╭─ INPUT FOR THIS TASK
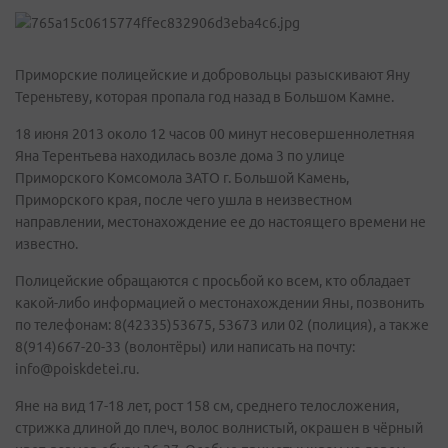
Приморские полицейские и добровольцы разыскивают Яну
Тереньтеву, которая пропала год назад в Большом Камне.
18 июня 2013 около 12 часов 00 минут несовершеннолетняя
Яна Терентьева находилась возле дома 3 по улице
Приморского Комсомола ЗАТО г. Большой Камень,
Приморского края, после чего ушла в неизвестном
направлении, местонахождение ее до настоящего времени не
известно.
Полицейские обращаются с просьбой ко всем, кто обладает
какой-либо информацией о местонахождении Яны, позвонить
по телефонам: 8(42335)53675, 53673 или 02 (полиция), а также
8(914)667-20-33 (волонтёры) или написать на почту:
info@poiskdetei.ru.
Яне на вид 17-18 лет, рост 158 см, среднего телосложения,
стрижка длиной до плеч, волос волнистый, окрашен в чёрный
╰─
EXERCISE OBJECTIVE: Copy, without any change, the run of lines from the one with "направлении, местонахождение ее" through the end of the entries above.

RESPONSE:
направлении, местонахождение ее до настоящего времени не
известно.
Полицейские обращаются с просьбой ко всем, кто обладает
какой-либо информацией о местонахождении Яны, позвонить
по телефонам: 8(42335)53675, 53673 или 02 (полиция), а также
8(914)667-20-33 (волонтёры) или написать на почту:
info@poiskdetei.ru.
Яне на вид 17-18 лет, рост 158 см, среднего телосложения,
стрижка длиной до плеч, волос волнистый, окрашен в чёрный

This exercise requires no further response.